Records contained in a dataset
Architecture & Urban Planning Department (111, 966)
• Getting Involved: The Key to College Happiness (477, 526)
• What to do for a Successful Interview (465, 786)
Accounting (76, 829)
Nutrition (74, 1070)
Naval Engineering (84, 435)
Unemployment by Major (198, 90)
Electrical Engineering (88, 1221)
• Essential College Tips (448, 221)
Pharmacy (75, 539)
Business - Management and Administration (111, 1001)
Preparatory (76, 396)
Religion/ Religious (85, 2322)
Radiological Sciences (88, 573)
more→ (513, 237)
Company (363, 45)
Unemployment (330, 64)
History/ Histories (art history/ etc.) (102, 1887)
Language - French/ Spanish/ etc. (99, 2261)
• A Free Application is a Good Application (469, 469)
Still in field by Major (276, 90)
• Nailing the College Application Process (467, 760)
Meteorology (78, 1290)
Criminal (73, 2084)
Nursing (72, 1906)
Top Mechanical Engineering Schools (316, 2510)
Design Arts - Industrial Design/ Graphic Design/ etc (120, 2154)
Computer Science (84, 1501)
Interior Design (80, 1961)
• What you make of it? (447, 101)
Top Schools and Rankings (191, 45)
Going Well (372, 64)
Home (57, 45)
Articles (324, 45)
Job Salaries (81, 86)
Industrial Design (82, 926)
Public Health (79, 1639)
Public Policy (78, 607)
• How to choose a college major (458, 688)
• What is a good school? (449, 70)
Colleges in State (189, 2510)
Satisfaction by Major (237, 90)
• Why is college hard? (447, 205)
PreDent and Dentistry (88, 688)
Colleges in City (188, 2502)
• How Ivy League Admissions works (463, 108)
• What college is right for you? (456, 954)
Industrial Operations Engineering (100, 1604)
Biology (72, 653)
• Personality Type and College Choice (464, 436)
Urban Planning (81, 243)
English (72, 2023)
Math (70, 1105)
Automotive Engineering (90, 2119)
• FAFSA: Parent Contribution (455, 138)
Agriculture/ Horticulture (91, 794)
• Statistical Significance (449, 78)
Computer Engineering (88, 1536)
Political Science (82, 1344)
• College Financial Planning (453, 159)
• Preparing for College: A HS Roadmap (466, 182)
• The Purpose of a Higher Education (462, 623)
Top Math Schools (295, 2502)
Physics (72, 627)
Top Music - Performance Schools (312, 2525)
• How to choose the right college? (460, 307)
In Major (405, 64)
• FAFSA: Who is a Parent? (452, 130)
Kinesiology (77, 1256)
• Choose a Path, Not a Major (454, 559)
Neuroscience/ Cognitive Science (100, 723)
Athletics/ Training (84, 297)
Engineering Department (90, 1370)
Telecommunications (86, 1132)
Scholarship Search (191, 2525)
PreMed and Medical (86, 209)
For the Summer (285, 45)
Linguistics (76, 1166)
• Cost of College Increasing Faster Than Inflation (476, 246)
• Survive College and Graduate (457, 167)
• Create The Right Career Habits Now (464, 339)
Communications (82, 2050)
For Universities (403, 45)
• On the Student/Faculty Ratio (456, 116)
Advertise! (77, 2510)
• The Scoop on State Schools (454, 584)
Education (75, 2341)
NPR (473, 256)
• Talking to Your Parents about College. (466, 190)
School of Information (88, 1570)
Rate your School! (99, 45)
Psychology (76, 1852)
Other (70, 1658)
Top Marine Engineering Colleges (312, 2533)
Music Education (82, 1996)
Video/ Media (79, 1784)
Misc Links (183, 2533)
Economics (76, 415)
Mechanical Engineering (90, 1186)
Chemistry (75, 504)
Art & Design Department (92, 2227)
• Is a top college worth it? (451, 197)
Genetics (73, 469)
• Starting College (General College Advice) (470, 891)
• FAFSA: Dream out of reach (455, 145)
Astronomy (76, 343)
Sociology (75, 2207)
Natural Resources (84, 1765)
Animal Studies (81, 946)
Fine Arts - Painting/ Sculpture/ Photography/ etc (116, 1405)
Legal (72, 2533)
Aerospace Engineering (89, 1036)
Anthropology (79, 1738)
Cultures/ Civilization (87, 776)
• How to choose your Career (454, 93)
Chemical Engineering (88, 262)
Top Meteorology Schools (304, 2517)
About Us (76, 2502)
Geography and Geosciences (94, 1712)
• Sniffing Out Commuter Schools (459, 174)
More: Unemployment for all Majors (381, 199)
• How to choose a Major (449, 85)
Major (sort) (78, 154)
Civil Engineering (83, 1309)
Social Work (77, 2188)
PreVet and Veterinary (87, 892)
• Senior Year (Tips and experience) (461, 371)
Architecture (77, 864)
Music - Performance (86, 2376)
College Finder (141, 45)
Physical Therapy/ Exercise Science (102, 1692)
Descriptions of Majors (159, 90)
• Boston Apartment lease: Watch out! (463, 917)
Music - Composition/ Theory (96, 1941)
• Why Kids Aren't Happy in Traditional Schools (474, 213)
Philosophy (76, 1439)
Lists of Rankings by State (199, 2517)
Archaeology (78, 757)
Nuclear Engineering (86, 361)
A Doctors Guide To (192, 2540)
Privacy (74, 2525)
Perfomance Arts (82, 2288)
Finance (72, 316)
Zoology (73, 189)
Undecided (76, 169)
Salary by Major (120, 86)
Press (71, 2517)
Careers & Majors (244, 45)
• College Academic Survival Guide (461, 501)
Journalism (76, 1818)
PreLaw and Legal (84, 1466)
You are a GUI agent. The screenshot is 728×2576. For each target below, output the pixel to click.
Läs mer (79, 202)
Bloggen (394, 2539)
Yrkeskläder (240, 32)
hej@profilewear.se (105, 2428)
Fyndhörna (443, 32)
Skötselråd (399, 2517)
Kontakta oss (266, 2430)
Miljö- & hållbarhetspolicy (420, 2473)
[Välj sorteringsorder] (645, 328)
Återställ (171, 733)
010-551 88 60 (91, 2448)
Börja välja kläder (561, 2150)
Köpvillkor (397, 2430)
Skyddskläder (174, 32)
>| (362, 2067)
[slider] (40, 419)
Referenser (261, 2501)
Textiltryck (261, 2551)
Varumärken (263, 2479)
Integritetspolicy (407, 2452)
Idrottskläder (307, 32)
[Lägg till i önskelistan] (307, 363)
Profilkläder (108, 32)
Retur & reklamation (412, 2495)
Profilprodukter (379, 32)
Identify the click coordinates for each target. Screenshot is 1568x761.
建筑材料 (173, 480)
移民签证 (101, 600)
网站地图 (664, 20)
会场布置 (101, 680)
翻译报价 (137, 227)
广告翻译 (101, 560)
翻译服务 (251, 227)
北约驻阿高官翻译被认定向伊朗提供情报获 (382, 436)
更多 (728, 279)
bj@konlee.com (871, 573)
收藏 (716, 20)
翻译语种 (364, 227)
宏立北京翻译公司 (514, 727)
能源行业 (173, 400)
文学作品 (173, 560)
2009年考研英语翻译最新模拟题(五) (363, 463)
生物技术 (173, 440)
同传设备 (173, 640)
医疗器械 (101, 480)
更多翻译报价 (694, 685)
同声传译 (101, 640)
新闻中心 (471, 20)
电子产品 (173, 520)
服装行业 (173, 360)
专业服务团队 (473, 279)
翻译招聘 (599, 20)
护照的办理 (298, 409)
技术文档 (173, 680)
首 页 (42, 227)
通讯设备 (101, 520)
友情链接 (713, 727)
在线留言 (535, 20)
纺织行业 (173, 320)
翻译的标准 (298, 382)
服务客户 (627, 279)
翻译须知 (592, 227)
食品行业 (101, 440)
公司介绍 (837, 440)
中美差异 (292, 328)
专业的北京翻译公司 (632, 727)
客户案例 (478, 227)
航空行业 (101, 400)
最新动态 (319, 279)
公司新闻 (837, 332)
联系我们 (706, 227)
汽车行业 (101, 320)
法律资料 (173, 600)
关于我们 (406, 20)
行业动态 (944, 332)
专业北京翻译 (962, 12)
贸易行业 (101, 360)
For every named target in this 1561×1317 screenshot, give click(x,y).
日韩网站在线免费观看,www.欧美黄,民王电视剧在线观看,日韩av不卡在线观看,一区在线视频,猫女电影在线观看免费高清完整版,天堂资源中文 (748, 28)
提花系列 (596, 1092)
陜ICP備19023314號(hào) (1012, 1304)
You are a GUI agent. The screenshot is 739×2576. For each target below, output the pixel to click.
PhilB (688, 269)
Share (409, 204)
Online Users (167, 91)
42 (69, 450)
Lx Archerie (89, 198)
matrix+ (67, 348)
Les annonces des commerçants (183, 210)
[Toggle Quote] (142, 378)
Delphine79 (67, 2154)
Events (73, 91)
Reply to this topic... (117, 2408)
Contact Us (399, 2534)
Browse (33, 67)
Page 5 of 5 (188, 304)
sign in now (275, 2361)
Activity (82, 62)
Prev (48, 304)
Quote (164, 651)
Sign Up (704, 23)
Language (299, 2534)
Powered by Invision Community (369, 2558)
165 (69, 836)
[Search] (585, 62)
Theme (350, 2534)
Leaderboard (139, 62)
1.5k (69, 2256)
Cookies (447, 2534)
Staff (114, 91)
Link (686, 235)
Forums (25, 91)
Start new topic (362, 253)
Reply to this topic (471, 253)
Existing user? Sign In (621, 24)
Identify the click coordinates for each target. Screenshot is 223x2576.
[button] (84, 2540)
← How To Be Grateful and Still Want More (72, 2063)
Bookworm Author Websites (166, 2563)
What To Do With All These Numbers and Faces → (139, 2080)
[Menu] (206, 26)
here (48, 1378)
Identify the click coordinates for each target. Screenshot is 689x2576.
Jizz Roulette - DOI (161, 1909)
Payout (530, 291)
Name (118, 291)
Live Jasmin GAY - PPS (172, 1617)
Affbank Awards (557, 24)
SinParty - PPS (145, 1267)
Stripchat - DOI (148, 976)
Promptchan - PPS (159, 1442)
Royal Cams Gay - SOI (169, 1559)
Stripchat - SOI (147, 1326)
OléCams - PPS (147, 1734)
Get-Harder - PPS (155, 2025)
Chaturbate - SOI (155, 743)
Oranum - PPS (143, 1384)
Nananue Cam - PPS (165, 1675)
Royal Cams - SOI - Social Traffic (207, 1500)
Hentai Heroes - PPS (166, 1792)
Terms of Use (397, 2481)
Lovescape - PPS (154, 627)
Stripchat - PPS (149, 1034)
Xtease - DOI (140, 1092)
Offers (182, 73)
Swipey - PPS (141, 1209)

What this task involves:
Only the lines above from the one with "最新动态 (319, 279)" through the one with "Les annonces des commerçants (183, 210)" should be duplicated, character for character.

Answer to this task:
最新动态 (319, 279)
公司新闻 (837, 332)
联系我们 (706, 227)
汽车行业 (101, 320)
法律资料 (173, 600)
关于我们 (406, 20)
行业动态 (944, 332)
专业北京翻译 (962, 12)
贸易行业 (101, 360)
For every named target in this 1561×1317 screenshot, give click(x,y).
日韩网站在线免费观看,www.欧美黄,民王电视剧在线观看,日韩av不卡在线观看,一区在线视频,猫女电影在线观看免费高清完整版,天堂资源中文 (748, 28)
提花系列 (596, 1092)
陜ICP備19023314號(hào) (1012, 1304)
You are a GUI agent. The screenshot is 739×2576. For each target below, output the pixel to click.
PhilB (688, 269)
Share (409, 204)
Online Users (167, 91)
42 (69, 450)
Lx Archerie (89, 198)
matrix+ (67, 348)
Les annonces des commerçants (183, 210)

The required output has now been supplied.